Sunday, June 19, 2011

Follow The Dream; Book by Heidi M. Thomas

Follow the Dream: Nettie Moser’s dreams are coming true. She’s married to her cowboy, Jake, they have plans for a busy rodeo season, and she has a once in a lifetime opportunity to rodeo in London with the Tex Austin Wild West Troupe.
But life during the Great Depression brings unrelenting hardships and unexpected family responsibilities. Nettie must overcome challenges to her lifelong rodeo dreams, cope with personal tragedy, survive drought, and help Jake keep their horse herd from disaster.
Will these challenges break this strong woman?
This sequel to Cowgirl Dreams is based on the life of the author’s grandmother, a real Montana cowgirl.
Excerpt from Follow the Dream:
The sage-dusted countryside passed by in a blur as Nettie stared out the pickup window. Like the days of her life. All just a blur.
She ticked off the places they’d lived since she and Jake were married. Twenty-four times she’d picked up and moved since their honeymoon days on the Davis Place nearly fifteen years ago. Twenty-four times packing up their few belongings. They’d never really stayed anywhere long enough to accumulate much. Twenty-four times of setting up camp in a tent, squeezing into a hotel room, or cleaning a mouse-infested abandoned shack, even a granary, for heaven’s sake.
Moving around would’ve been different if they’d been part of the rodeo world. But that dream hadn’t come true. Then she’d settled for the one about having their own place. Someday. Always someday. Did other women have to endure this kind of life?
How she wished she could talk to Marie. Her friend’s words came back to her: Live your life, follow your dream.
Maybe she should go talk to Mama. No, she couldn’t run home to mother every time she felt blue. Then she remembered what Mama had said, not to give up on dreaming, but just allow another one to take the place of the one that was not to be.
She twisted the ring on her left hand. Jake was a good man, good-hearted, hardworking. He’d had his ambitions too, his visions blown away in the dust, swallowed by new-fangled machines, strangled by the death-throes of the only way of life they’d ever known. Easterners taking over farming, corporate ranches, machines making horses obsolete. What was to become of the life of the cowboy? Of Jake’s life? Selling their horses could be the last straw.
She and Jake used to have the same dream: rodeo. Nettie’s stomach knotted. That had been such a strong dream. Had she been clinging to that, even as she talked of focusing on a new dream, of having a place of her own? What do I really want?

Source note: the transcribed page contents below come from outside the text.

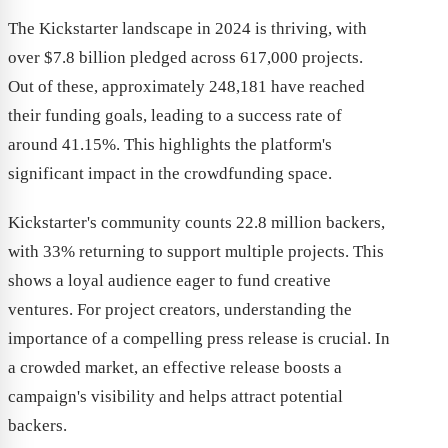
The Kickstarter landscape in 2024 is thriving, with
over $7.8 billion pledged across 617,000 projects.
Out of these, approximately 248,181 have reached
their funding goals, leading to a success rate of
around 41.15%. This highlights the platform's
significant impact in the crowdfunding space.
Kickstarter's community counts 22.8 million backers,
with 33% returning to support multiple projects. This
shows a loyal audience eager to fund creative
ventures. For project creators, understanding the
importance of a compelling press release is crucial. In
a crowded market, an effective release boosts a
campaign's visibility and helps attract potential
backers.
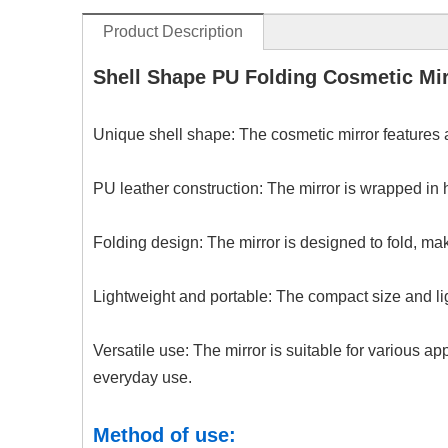
Product Description
Shell Shape PU Folding Cosmetic Mir
Unique shell shape: The cosmetic mirror features a
PU leather construction: The mirror is wrapped in h
Folding design: The mirror is designed to fold, mak
Lightweight and portable: The compact size and lig
Versatile use: The mirror is suitable for various a
everyday use.
Method of use:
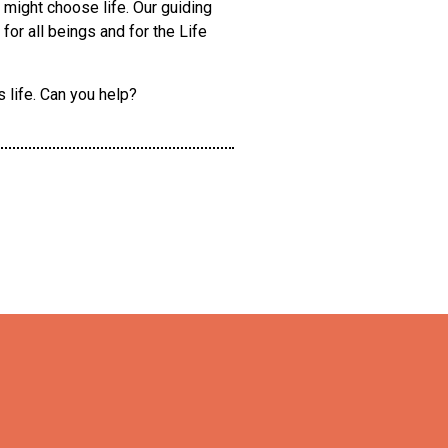
, might choose life. Our guiding
or all beings and for the Life
 life. Can you help?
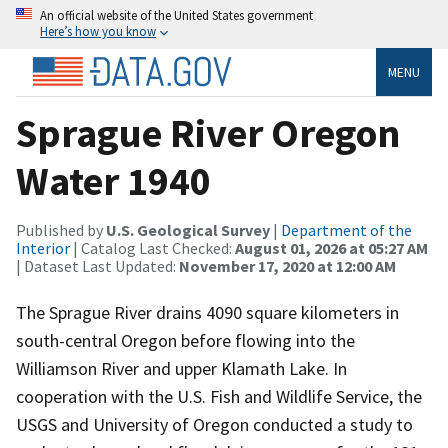
An official website of the United States government
Here’s how you know
MENU
Sprague River Oregon
Water 1940
Published by
U.S. Geological Survey
|
Department of the
Interior
| Catalog Last Checked:
August 01, 2026 at 05:27 AM
| Dataset Last Updated:
November 17, 2020 at 12:00 AM
The Sprague River drains 4090 square kilometers in
south-central Oregon before flowing into the
Williamson River and upper Klamath Lake. In
cooperation with the U.S. Fish and Wildlife Service, the
USGS and University of Oregon conducted a study to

A review of Follow the Dream:
In her poignant tale of Nettie Moser's diligent pursuit of a dream, Heidi Thomas gives a stunning example of what it means to "Cowgirl Up." FOLLOW THE DREAM is a dynamic story of a woman's strength and determination that is sure to inspire as well as entertain. —Sandi Ault, award-winning author of the WILD Mystery Series, including WILD INDIGO, WILD INFERNO, WILD SORROW and WILD PENANCE

Heidi’s books, Cowgirl Dreams and Follow the Dream are available, autographed, at http://www.heidimthomas.com They are also available as print and e-books through her publisher, Treble Heart Books, http://www.trebleheartbooks.com/SDHeidiThomas.html Follow the Dream is also out on Kindle.
Author Bio
Heidi M. Thomas grew up on a working ranch in eastern Montana. She had parents who taught her a love of books and a grandmother who rode bucking stock in rodeos. Describing herself as “born with ink in her veins,” Heidi followed her dream of writing with a journalism degree from the University of Montana and later turned to her first love, fiction, to write her grandmother’s story.
Heidi’s first novel, Cowgirl Dreams, has won an EPIC Award and the USA Book News Best Book Finalist award.
Follow the Dream is the second book in the “Dare to Dream” series about strong, independent Montana Women.
Heidi is a member of Women Writing the West, Skagit Valley Writers League, Skagit Women in Business, and the Northwest Independent Editors Guild. She is also a manuscript editor, and teaches memoir and fiction writing classes in the Pacific Northwest.